As one of the most aggressive forms of skin cancer, the treatment of melanoma is hindered due to the limited effectiveness of current therapies and the toxicity of conventional drugs. Trombino et al. created microparticles based on silk fibroin and silk-derived proteins loaded with idebenone to treat melanoma. They found that idebenone-loaded silk protein microparticles could effectively reduce the proliferation of melanoma cells without cytotoxicity. The designability of the hydrogel makes it versatile [6]. Pierfelice et al. combined photodynamic therapy (PDT) with hydrogel to investigate the effects of this treatment on the premalignant oral mucosa cell line. They found that the combination therapy exerted inhibitory effects on the proliferation and migration of DOK cells by inducing ROS and necrosis [7]. Hydrogels are widely used in studies on a variety of diseases, including in antimicrobial research. Alnasser et al. established an isoeugenol-loaded liposomal carrier gel to develop an antimicrobial therapy. The developed isoeugenol-liposomal gel was safe, with 75.95 ± 3.79% drug release after 24 h. The minimum inhibitory concentration (MIC) was 8.236 µg/mL. They predicted that adding isoeugenol to the liposomal gel could provide a potential means of methicillin-resistant Staphylococcus aureus treatment [8].

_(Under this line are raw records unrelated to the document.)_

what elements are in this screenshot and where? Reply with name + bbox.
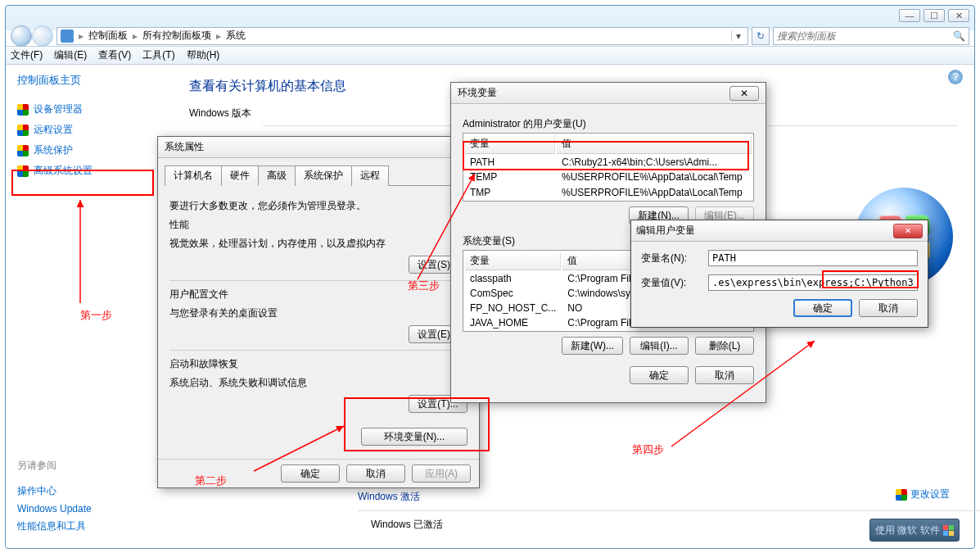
env-cancel-button[interactable]: 取消 — [695, 366, 754, 384]
search-icon[interactable]: 🔍 — [953, 30, 965, 42]
table-row: TEMP%USERPROFILE%\AppData\Local\Temp — [465, 170, 752, 184]
address-toolbar: ▸ 控制面板 ▸ 所有控制面板项 ▸ 系统 ▾ ↻ 🔍 — [6, 25, 974, 47]
crumb-separator: ▸ — [79, 30, 84, 42]
breadcrumb-bar[interactable]: ▸ 控制面板 ▸ 所有控制面板项 ▸ 系统 ▾ — [56, 27, 748, 45]
link-action-center[interactable]: 操作中心 — [17, 484, 92, 498]
sidebar-item-protection[interactable]: 系统保护 — [17, 143, 161, 157]
environment-variables-button[interactable]: 环境变量(N)... — [361, 428, 467, 446]
minimize-button[interactable]: — — [899, 9, 920, 22]
var-value-label: 变量值(V): — [641, 276, 700, 290]
crumb-control-panel[interactable]: 控制面板 — [88, 29, 128, 43]
env-ok-button[interactable]: 确定 — [630, 366, 689, 384]
shield-icon — [17, 145, 29, 156]
startup-heading: 启动和故障恢复 — [169, 357, 467, 371]
maximize-button[interactable]: ☐ — [924, 9, 945, 22]
left-sidebar: 控制面板主页 设备管理器 远程设置 系统保护 高级系统设置 另请参阅 操作中心 … — [6, 65, 173, 546]
forward-button[interactable] — [32, 25, 53, 47]
link-windows-update[interactable]: Windows Update — [17, 503, 92, 514]
table-row: TMP%USERPROFILE%\AppData\Local\Temp — [465, 186, 752, 199]
tab-remote[interactable]: 远程 — [351, 165, 389, 186]
see-also-heading: 另请参阅 — [17, 459, 56, 473]
sysprop-cancel-button[interactable]: 取消 — [346, 465, 405, 483]
col-variable[interactable]: 变量 — [465, 135, 555, 154]
control-panel-home-link[interactable]: 控制面板主页 — [17, 73, 161, 88]
search-box[interactable]: 🔍 — [773, 27, 969, 45]
table-row: PATHC:\Ruby21-x64\bin;C:\Users\Admi... — [465, 156, 752, 169]
control-panel-icon — [61, 29, 74, 43]
menu-file[interactable]: 文件(F) — [11, 48, 43, 62]
user-vars-heading: Administrator 的用户变量(U) — [463, 117, 754, 131]
menu-tools[interactable]: 工具(T) — [142, 48, 174, 62]
sidebar-item-remote[interactable]: 远程设置 — [17, 123, 161, 137]
tab-system-protection[interactable]: 系统保护 — [295, 165, 352, 186]
close-icon[interactable]: ✕ — [729, 86, 759, 101]
close-icon[interactable]: ✕ — [893, 224, 923, 238]
menu-edit[interactable]: 编辑(E) — [54, 48, 87, 62]
admin-note: 要进行大多数更改，您必须作为管理员登录。 — [169, 199, 467, 213]
var-value-input[interactable] — [708, 274, 918, 291]
crumb-system[interactable]: 系统 — [226, 29, 246, 43]
tab-hardware[interactable]: 硬件 — [221, 165, 259, 186]
shield-icon — [17, 125, 29, 136]
back-button[interactable] — [11, 25, 32, 47]
user-vars-table[interactable]: 变量值 PATHC:\Ruby21-x64\bin;C:\Users\Admi.… — [463, 133, 754, 202]
dialog-title: 编辑用户变量 — [636, 224, 695, 238]
system-properties-dialog: 系统属性 计算机名 硬件 高级 系统保护 远程 要进行大多数更改，您必须作为管理… — [157, 136, 480, 488]
help-icon[interactable]: ? — [948, 70, 963, 84]
search-input[interactable] — [777, 30, 953, 42]
profiles-desc: 与您登录有关的桌面设置 — [169, 306, 467, 320]
edit-ok-button[interactable]: 确定 — [793, 299, 852, 317]
dialog-titlebar: 系统属性 — [158, 137, 479, 158]
refresh-button[interactable]: ↻ — [752, 27, 770, 45]
shield-icon — [17, 104, 29, 116]
tab-advanced[interactable]: 高级 — [258, 165, 296, 186]
dialog-title: 系统属性 — [165, 140, 204, 154]
startup-desc: 系统启动、系统失败和调试信息 — [169, 376, 467, 390]
var-name-label: 变量名(N): — [641, 252, 700, 265]
performance-heading: 性能 — [169, 218, 467, 232]
menu-help[interactable]: 帮助(H) — [187, 48, 220, 62]
crumb-all-items[interactable]: 所有控制面板项 — [142, 29, 211, 43]
var-name-input[interactable] — [708, 250, 918, 266]
tab-computer-name[interactable]: 计算机名 — [165, 165, 222, 186]
profiles-heading: 用户配置文件 — [169, 288, 467, 301]
link-performance-info[interactable]: 性能信息和工具 — [17, 519, 92, 533]
col-value[interactable]: 值 — [557, 135, 752, 154]
sysprop-apply-button[interactable]: 应用(A) — [412, 465, 471, 483]
menu-view[interactable]: 查看(V) — [98, 48, 131, 62]
address-dropdown[interactable]: ▾ — [731, 30, 744, 42]
menubar: 文件(F) 编辑(E) 查看(V) 工具(T) 帮助(H) — [6, 47, 974, 65]
sidebar-item-advanced[interactable]: 高级系统设置 — [17, 164, 161, 178]
dialog-title: 环境变量 — [458, 86, 497, 100]
sidebar-item-device-manager[interactable]: 设备管理器 — [17, 102, 161, 116]
sys-new-button[interactable]: 新建(W)... — [562, 337, 623, 355]
genuine-microsoft-badge: 使用 微软 软件 — [869, 519, 960, 542]
close-button[interactable]: ✕ — [948, 9, 969, 22]
titlebar: — ☐ ✕ — [6, 6, 974, 25]
edit-cancel-button[interactable]: 取消 — [859, 299, 918, 317]
sysprop-ok-button[interactable]: 确定 — [281, 465, 340, 483]
dialog-titlebar: 编辑用户变量 ✕ — [631, 220, 928, 242]
sys-edit-button[interactable]: 编辑(I)... — [630, 337, 689, 355]
performance-desc: 视觉效果，处理器计划，内存使用，以及虚拟内存 — [169, 237, 467, 251]
edit-user-variable-dialog: 编辑用户变量 ✕ 变量名(N): 变量值(V): 确定 取消 — [630, 220, 928, 328]
tab-strip: 计算机名 硬件 高级 系统保护 远程 — [165, 165, 472, 186]
dialog-titlebar: 环境变量 ✕ — [451, 83, 765, 104]
sys-delete-button[interactable]: 删除(L) — [695, 337, 754, 355]
shield-icon — [17, 165, 29, 177]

A detailed study was also conducted of the composition and properties of the hydrogel preparation. Matos et al. investigated the topical formulations of Acanthus mollis L. leaf and the optimization of their release of active compounds and their topical bioavailability. The results showed that bioactive compound DIBOA exhibited the release kinetics of the Weibull model for the Carbopol and Pluronic F-127 formulation, suggesting that it can be used in inflammation treatment and tyrosinase inhibition [9]. Penev et al. investigated the possibility of reformulating ClearView products in order to minimize the dose rate effect by optimizing the tetrazolium salt and gellan gum concentrations. The results showed excellent geometric and dosimetric registration, with a gamma passing rate (at 10% minimum dose threshold) of 99.3% for dose differences and a distance from the agreement criteria of 3%/2 mm. The new formulation may allow for quality assurance in complex treatment plans, which is important to their practical clinical application [10].

3. Conclusions

We look forward to providing readers with insights into hydrogel-based cancer therapy in this Special Issue. There is no doubt that the development of this emerging field has attracted contributions from different disciplines, such as biology, chemistry, physics, and materials. We also hope that readers will find the various topics presented here interesting and inspired, and that the studies will lead to the promotion of a wide range of commercial applications for hydrogels in a variety of different fields.

Given the rapid development of the field, as guest editors, we realize that presenting all these topics in one issue is limited. However, the interdisciplinary and high-quality nature of these articles leads us to believe that we can provide readers with an up-to-date and broad panorama of the use of these gels in the field of cancer therapy.